More specifically, investors who are committed to crypto but can’t buy it in an ETF or other registered fund are likely to sidestep their advisor or a traditional brokerage provider and head to any number of fintech platforms designed for direct investments in Bitcoin, Etherium or any of the other lesser digital assets, according to the Chamber of Digital Commerce.

“Because bitcoin is not a ‘security,’ an investor seeking to invest directly in Bitcoin does so without the umbrella of federal regulatory protection that has developed over the past 80 years,” the paper, titled The Crypto Conundrum, states. Crypto platforms are not regulated by the Advisers Act of 1940 and individuals providing advice on cryptocurrencies are not subject to suitability and other standards under which traditional advisors operate. Similarly, crypto exchanges are not subject to the Exchange Act or Securities Act, the paper notes.
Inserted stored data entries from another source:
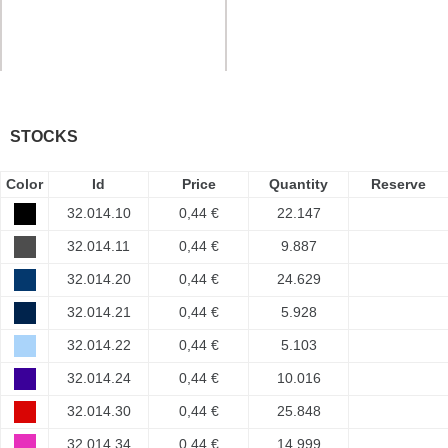
STOCKS
Color
Id
Price
Quantity
Reserve
32.014.10
0,44 €
22.147
32.014.11
0,44 €
9.887
32.014.20
0,44 €
24.629
32.014.21
0,44 €
5.928
32.014.22
0,44 €
5.103
32.014.24
0,44 €
10.016
32.014.30
0,44 €
25.848
32.014.34
0,44 €
14.999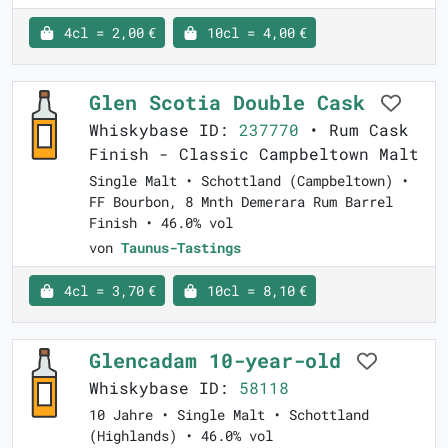
4cl = 2,00 €
10cl = 4,00 €
Glen Scotia Double Cask
Whiskybase ID:
237770
• Rum Cask
Finish - Classic Campbeltown Malt
Single Malt • Schottland (Campbeltown) •
FF Bourbon, 8 Mnth Demerara Rum Barrel
Finish • 46.0% vol
von
Taunus-Tastings
4cl = 3,70 €
10cl = 8,10 €
Glencadam 10-year-old
Whiskybase ID:
58118
10 Jahre • Single Malt • Schottland
(Highlands) • 46.0% vol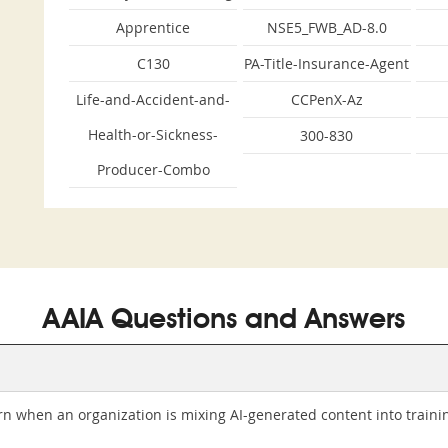
Apprentice
NSE5_FWB_AD-8.0
C130
PA-Title-Insurance-Agent
Life-and-Accident-and-
CCPenX-Az
Health-or-Sickness-
300-830
Producer-Combo
AAIA Questions and Answers
n when an organization is mixing AI-generated content into traini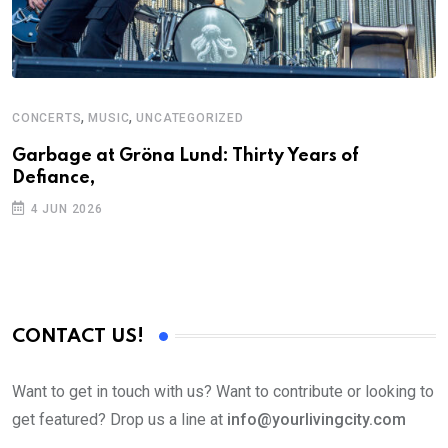
,
,
CONCERTS
MUSIC
UNCATEGORIZED
Garbage at Gröna Lund: Thirty Years of
Defiance,
4 JUN 2026
CONTACT US!
Want to get in touch with us? Want to contribute or looking to
get featured? Drop us a line at
info@yourlivingcity.com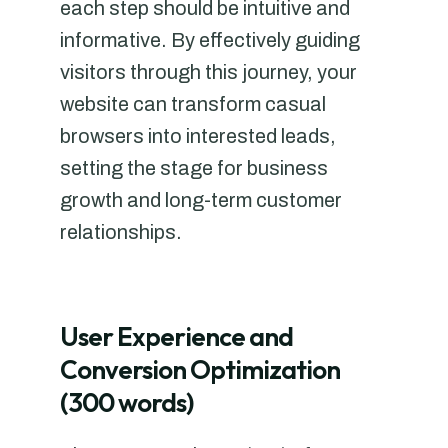
each step should be intuitive and
informative. By effectively guiding
visitors through this journey, your
website can transform casual
browsers into interested leads,
setting the stage for business
growth and long-term customer
relationships.
User Experience and
Conversion Optimization
(300 words)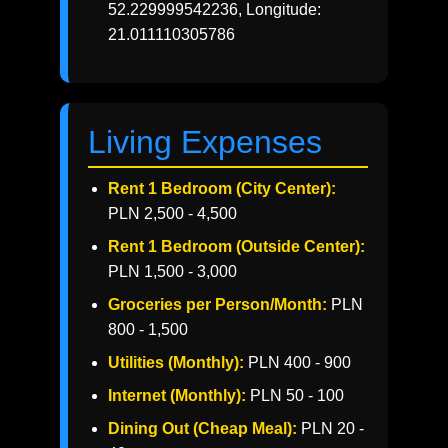
52.229999542236, Longitude:
21.011110305786
Living Expenses
Rent 1 Bedroom (City Center):
PLN 2,500 - 4,500
Rent 1 Bedroom (Outside Center):
PLN 1,500 - 3,000
Groceries per Person/Month:
PLN
800 - 1,500
Utilities (Monthly):
PLN 400 - 900
Internet (Monthly):
PLN 50 - 100
Dining Out (Cheap Meal):
PLN 20 -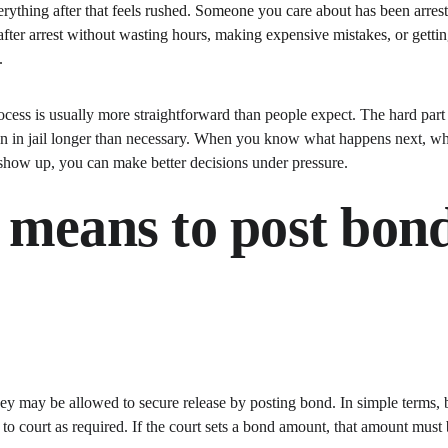
erything after that feels rushed. Someone you care about has been arre
fter arrest without wasting hours, making expensive mistakes, or getting
.
cess is usually more straightforward than people expect. The hard part i
on in jail longer than necessary. When you know what happens next, wh
show up, you can make better decisions under pressure.
 means to post bond
hey may be allowed to secure release by posting bond. In simple terms, 
n to court as required. If the court sets a bond amount, that amount must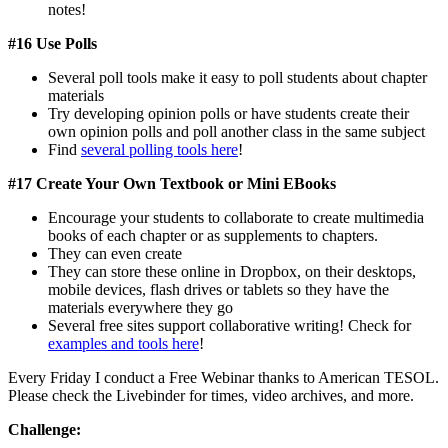
notes!
#16 Use Polls
Several poll tools make it easy to poll students about chapter
materials
Try developing opinion polls or have students create their
own opinion polls and poll another class in the same subject
Find
several polling tools here
!
#17 Create Your Own Textbook or Mini EBooks
Encourage your students to collaborate to create multimedia
books of each chapter or as supplements to chapters.
They can even create
They can store these online in Dropbox, on their desktops,
mobile devices, flash drives or tablets so they have the
materials everywhere they go
Several free sites support collaborative writing! Check for
examples and tools here
!
Every Friday I conduct a Free Webinar thanks to American TESOL.
Please check the Livebinder for times, video archives, and more.
Challenge: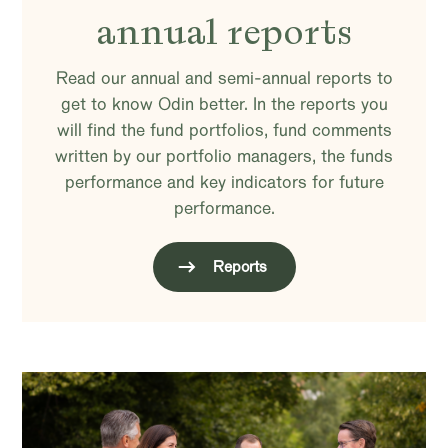
annual reports
Read our annual and semi-annual reports to
get to know Odin better. In the reports you
will find the fund portfolios, fund comments
written by our portfolio managers, the funds
performance and key indicators for future
performance.
Reports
“Ultimately, this means that the financial adviser, broker-dealer or exchange with whom a retail investor interacts for their traditional investments largely does not provide cryptocurrency-related services, and thus investors must parse through an ever-expanding roster of entities seeking to provide these advisory, brokerage, trading and custodial services,” the paper argues.

Crypto ETFs, the group states, if allowed to register, would mitigate many of these risks and allow investors “to a large degree, to outsource the role of due diligence to the issuer of the Bitcoin ETF trust.”

There are some holes in this argument. For one, some brokers have started to give access to Bitcoin to wealthy clients through private investment vehicles. Fidelity, for its part, started to introduce Bitcoin access to 401(k) accounts, while one ETF sponsor, WisdomTree, has piloted a digital wallet for cryptocurrencies and, it hopes eventually, tokenized versions of assets like bonds or gold.

It’s also not always the case that advised clients who also have outside accounts do so without the knowledge of their advisor. In the 529 college savings plan market, for example, it’s not unheard-of for an advisor to recommend clients use a direct investment account (rather than advised one) in order to save clients money or give them added flexibility. Advisors could be helping their clients with the due diligence aspects of crypto as a value-add without overseeing the account itself.

But the lobbyist’s take does underscore some reasons advisors would want access to an ETF that invests in another digital currency. It provides clients the access they want in an investment wrapper that they and their clients understand, and fits neatly into the advice model and accounts they already run for clients.

Whether that helps regulators to overcome their other crypto-access concerns remains to be seen. Until then, advisors will have to either explore non-fund options or get comfortable with clients going outside for their crypto needs.